Confessions of a Catholic Cynic August 9, 2016

(Dante standing between Florence and Mount Purgatory in a detail from a painting by Domenico di Michelino. Source: Wikimedia, Creative Commons License).
(Dante standing between Florence and Mount Purgatory in a detail from a painting by Domenico di Michelino. Source: Wikimedia, Creative Commons License).

No. I’m not that sort of Cynic (though sometimes I wish I were). I don’t live in a barrel, defecate and masturbate in public, or ask the emperor to stand out of my sun. Alas, I’m no Diogenes.

No. I’m the much worse sort—incredulous, sarcastic, broody.

It’s been with me all my life. Internally, anyway. A good idea? I have a better one. A well-written piece? I’ll have identified every problem in minutes. Your dog is cute? I’ve not only seen cuter, but yours is a purebred, and why didn’t you adopt anyway? Uncaring heathen.

In the short version of the story, the answer to the problem has been Christianity—healthy doses of prayer, charity, and perhaps not-so-Diogenes-like mortification.

But the longer version is a bit more complicated. Just because you convert, you confess, you go to daily Mass, you have your good days, none of that means the struggle disappears. In a way, it becomes more acute, because you might have a wonderful stretch filled with love for others, richness of spirit, and intense experience of the divine presence quickly superseded by Juvenalian misanthropy, spiritual aridity, and a stubborn refusal to take more than the bare minimum for prayer.

What’s even worse perhaps is how much power other people have, even if they don’t realize it. In the periods of great spiritual joy, it’s easy to deflect criticism, but when you’re teetering on the edge, a smaller challenge can elicit a response almost unbelievably caustic. And then there’s the shame that follows on the heels of knowing you’ve overreacted, of knowing you’re, well, regressing—a shame of distance, of separation, a feeling that you’ve hurt others when you want their love as much as you can’t accept it.

I’ve struggled with this for a long time. Recently, however, I had something of a realization. I was reading Dante’s Purgatorio. And bam, as they say, something struck me.

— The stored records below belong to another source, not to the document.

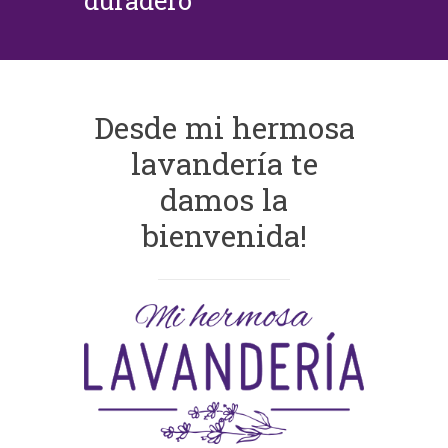
duradero
Desde mi hermosa
lavandería te
damos la
bienvenida!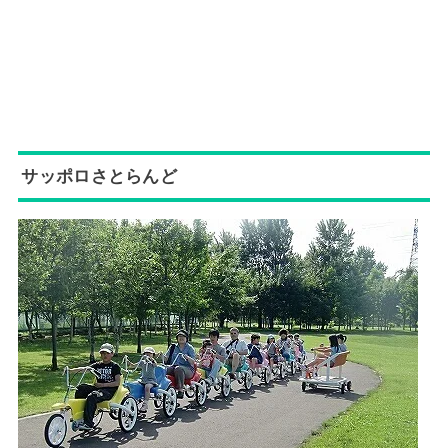
サッポロさとらんど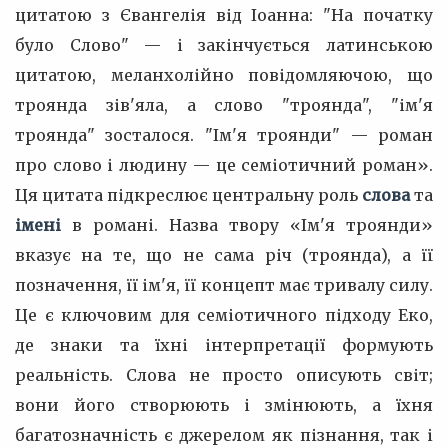
цитатою з Євангелія від Іоанна: "На початку
було Слово" — і закінчується латинською
цитатою, меланхолійно повідомляючою, що
троянда зів'яла, а слово "троянда", "ім'я
троянда" зосталося. "Ім'я троянди" — роман
про слово і людину — це семіотичний роман».
Ця цитата підкреслює центральну роль
слова
та
імені
в романі. Назва твору «Ім'я троянди»
вказує на те, що не сама річ (троянда), а її
позначення, її ім'я, її концепт має тривалу силу.
Це є ключовим для семіотичного підходу Еко,
де знаки та їхні інтерпретації формують
реальність. Слова не просто описують світ;
вони його створюють і змінюють, а їхня
багатозначність є джерелом як пізнання, так і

Dante is on the Cornice of Envy, speaking with Sapìa of Siena, when she, in anguish, eyes sewn shut, yet filled with tears, forced to sit about in rags all day like a beggar, cries:

Though I was called Sapìa; my heart conceived
More joy from others’ loss than my own gain.

Does that sound too absurd to be believed?
Nay, hear and judge if I o’erstate my folly.

For a long time, I had thought my cynicism came from pride. I thought I was better than others; I could show them that by demonstrating my superiority with my wit, my writing, my criticism—whatever. But that never explained the desire for others, the shame I described above.

Sapìa’s words cut to the heart of that. She recognizes the absurdity of her problem for most: how can someone look upon others with such disgust, yet, at the end of the day have supporters, lovers, friends, and, moreover, desire their love and affection. She clearly did. In fact, Sapìa tells us that she’s only in Purgatory already because of the prayers of a humble man named Peter Combseller (all the more remarkable because she was a noblewoman).

How could her heart remain so icy in the face of anything like love?

And yet, for the cynic, her case makes perfect sense.